• **Data to process**:
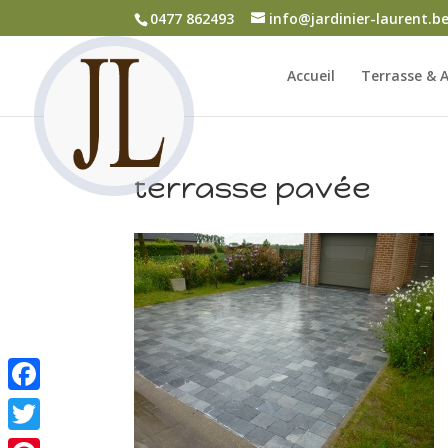
0477 862493
info@jardinier-laurent.b
Accueil
Terrasse & A
terrasse pavée
Facebook
Twitter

• **Your task**:
Retype the full listing above precisely. Exclude each picture you find in it.

• **Reply**:
0477 862493
info@jardinier-laurent.b
Accueil
Terrasse & A
terrasse pavée
Facebook
Twitter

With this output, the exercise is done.